# Work instructions
Given the entries below, would you transcribe exactly the lines starting at the one with "Связаться в MAX" and ending at the one with "フェクト品質」や「ポストプロセス」は中〜低に下げる", both kept, pictures omitted, nothing extra?

BEGIN

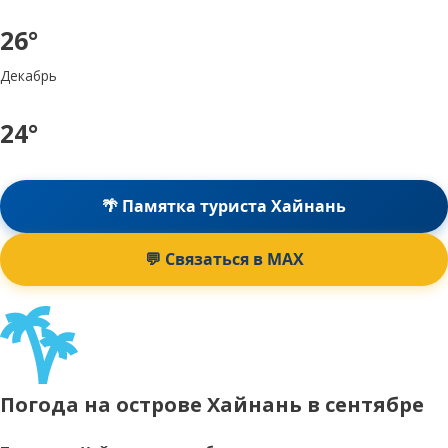
26°
Декабрь
24°
🌴 Памятка туриста Хайнань
💬 Связаться в MAX
Погода на острове Хайнань в сентябре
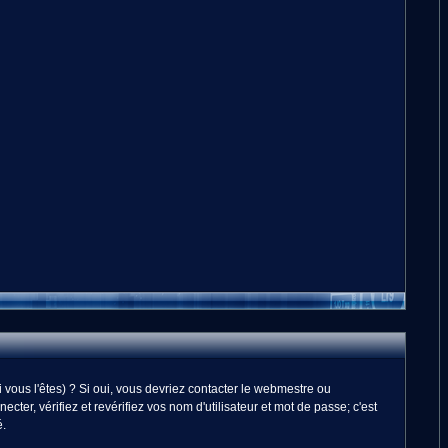
vous l'êtes) ? Si oui, vous devriez contacter le webmestre ou
er, vérifiez et revérifiez vos nom d'utilisateur et mot de passe; c'est
é.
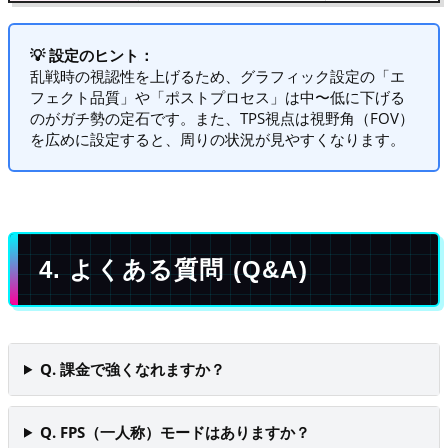
💡 設定のヒント：
乱戦時の視認性を上げるため、グラフィック設定の「エ
フェクト品質」や「ポストプロセス」は中〜低に下げる
のがガチ勢の定石です。また、TPS視点は視野角（FOV）
を広めに設定すると、周りの状況が見やすくなります。
4. よくある質問 (Q&A)
Q. 課金で強くなれますか？
Q. FPS（一人称）モードはありますか？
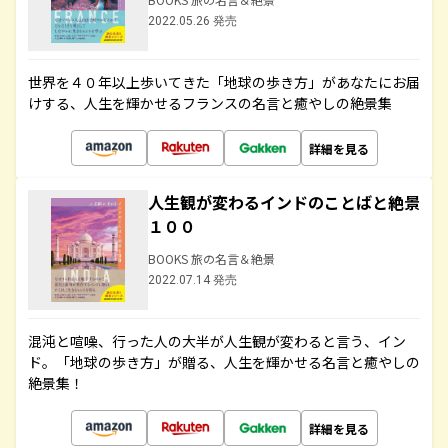
2022.05.26 発売
世界を４０年以上歩いてきた「地球の歩き方」があなたにお届
けする、人生を輝かせるフランスの名言と癒やしの絶景集
詳細を見る
人生観が変わるインドのことばと絶景
１００
BOOKS 旅の名言＆絶景
2022.07.14 発売
混沌と喧噪、行った人の大半が人生観が変わると言う、イン
ド。「地球の歩き方」が贈る、人生を輝かせる名言と癒やしの
絶景集！
詳細を見る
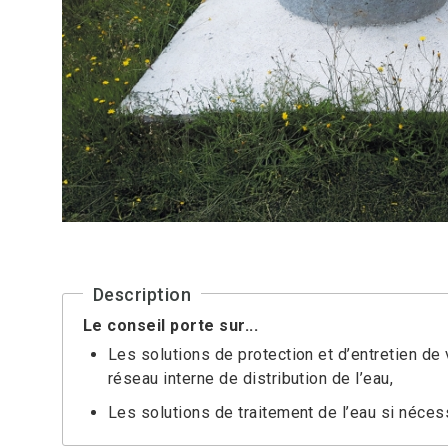
Description
Le conseil porte sur...
Les solutions de protection et d’entretien de
réseau interne de distribution de l’eau,
Les solutions de traitement de l’eau si néces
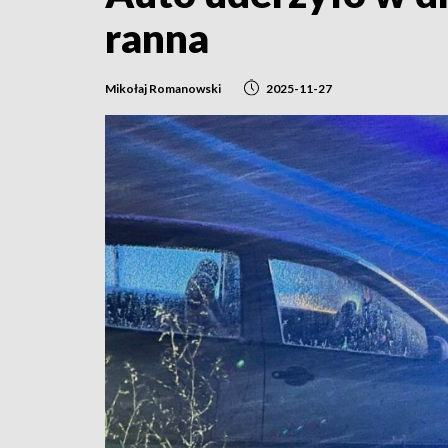
ranna
Mikołaj Romanowski
2025-11-27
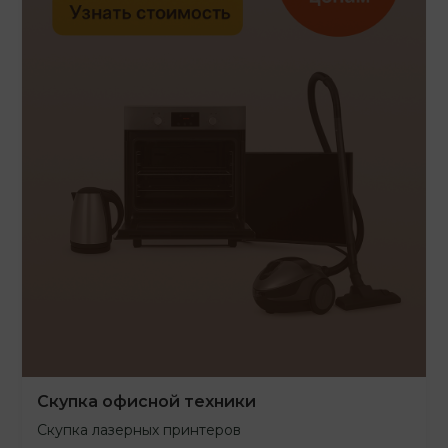
Скупка офисной техники
Скупка лазерных принтеров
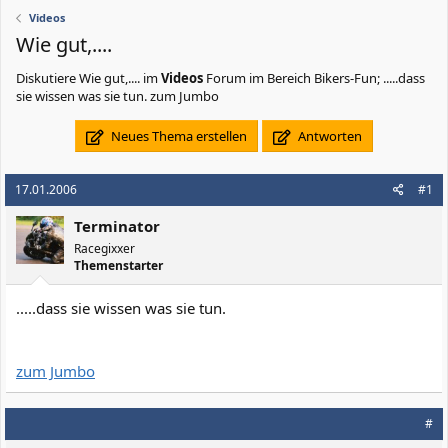
Videos
Wie gut,....
Diskutiere
Wie gut,....
im
Videos
Forum im Bereich Bikers-Fun; .....dass
sie wissen was sie tun. zum Jumbo
Neues Thema erstellen
Antworten
17.01.2006
#1
Terminator
Racegixxer
Themenstarter
.....dass sie wissen was sie tun.
zum Jumbo
#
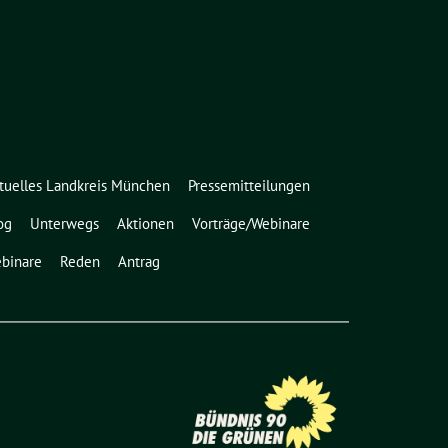
tuelles Landkreis München
Pressemitteilungen
og
Unterwegs
Aktionen
Vorträge/Webinare
binare
Reden
Antrag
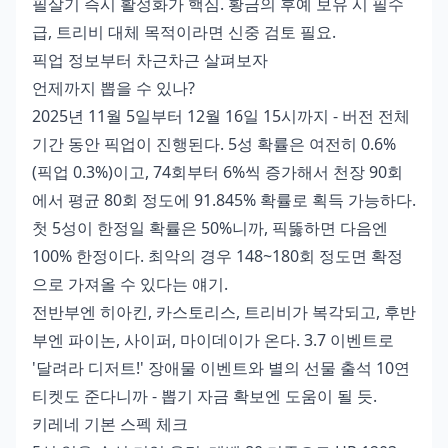
필살기 즉시 활성화가 핵심. 황금의 후예 보유 시 필수
급, 트리비 대체 목적이라면 신중 검토 필요.
픽업 정보부터 차근차근 살펴보자
언제까지 뽑을 수 있나?
2025년 11월 5일부터 12월 16일 15시까지 - 버전 전체
기간 동안 픽업이 진행된다. 5성 확률은 여전히 0.6%
(픽업 0.3%)이고, 74회부터 6%씩 증가해서 천장 90회
에서 평균 80회 정도에 91.845% 확률로 획득 가능하다.
첫 5성이 한정일 확률은 50%니까, 픽뚫하면 다음엔
100% 한정이다. 최악의 경우 148~180회 정도면 확정
으로 가져올 수 있다는 얘기.
전반부엔 히아킨, 카스토리스, 트리비가 복각되고, 후반
부엔 파이논, 사이퍼, 마이데이가 온다. 3.7 이벤트로
'달려라 디저트!' 장애물 이벤트와 별의 선물 출석 10연
티켓도 준다니까 - 뽑기 자금 확보엔 도움이 될 듯.
키레네 기본 스펙 체크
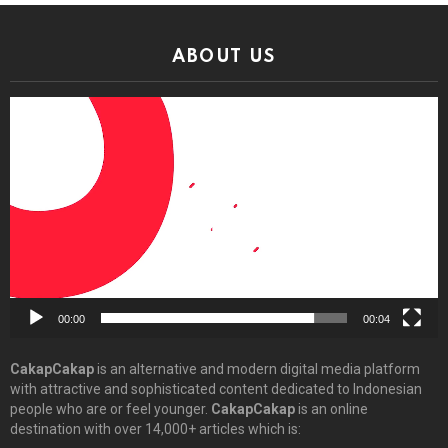
ABOUT US
Video
Player
00:00
00:04
CakapCakap
is an alternative and modern digital media platform
with attractive and sophisticated content dedicated to Indonesian
people who are or feel younger.
CakapCakap
is an online
destination with over 14,000+ articles which is:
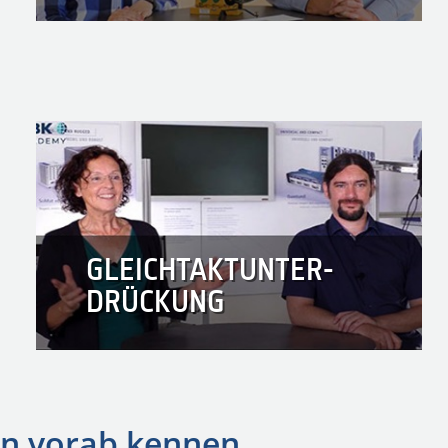
GLEICHTAKTUNTER-
DRÜCKUNG
en vorab kennen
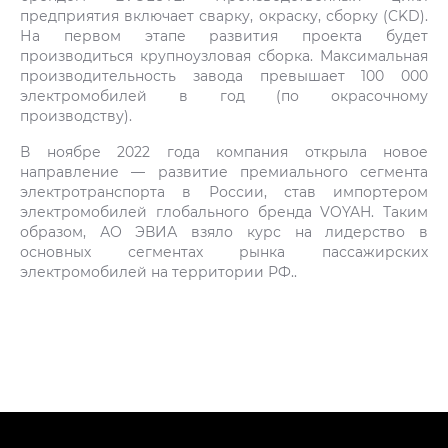
предприятия включает сварку, окраску, сборку (CKD).
На первом этапе развития проекта будет
производиться крупноузловая сборка. Максимальная
производительность завода превышает 100 000
электромобилей в год (по окрасочному
производству).
В ноябре 2022 года компания открыла новое
направление — развитие премиального сегмента
электротранспорта в России, став импортером
электромобилей глобального бренда VOYAH. Таким
образом, АО ЭВИА взяло курс на лидерство в
основных сегментах рынка пассажирских
электромобилей на территории РФ..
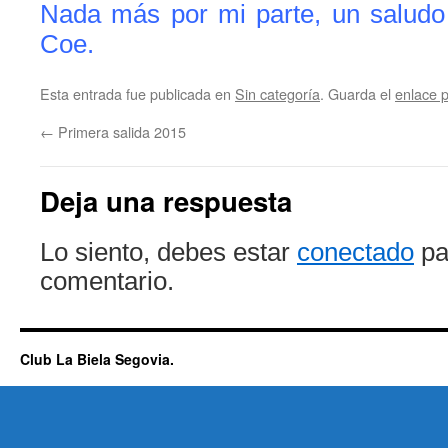
Nada más por mi parte, un saludo 
Coe.
Esta entrada fue publicada en
Sin categoría
. Guarda el
enlace 
←
Primera salida 2015
Deja una respuesta
Lo siento, debes estar
conectado
pa
comentario.
Club La Biela Segovia.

END

# Response to this task
💬 Связаться в MAX
Погода на острове Хайнань в сентябре
vous l'êtes) ? Si oui, vous devriez contacter le webmestre ou
er, vérifiez et revérifiez vos nom d'utilisateur et mot de passe; c'est
é.
💡 設定のヒント：
乱戦時の視認性を上げるため、グラフィック設定の「エ
フェクト品質」や「ポストプロセス」は中〜低に下げる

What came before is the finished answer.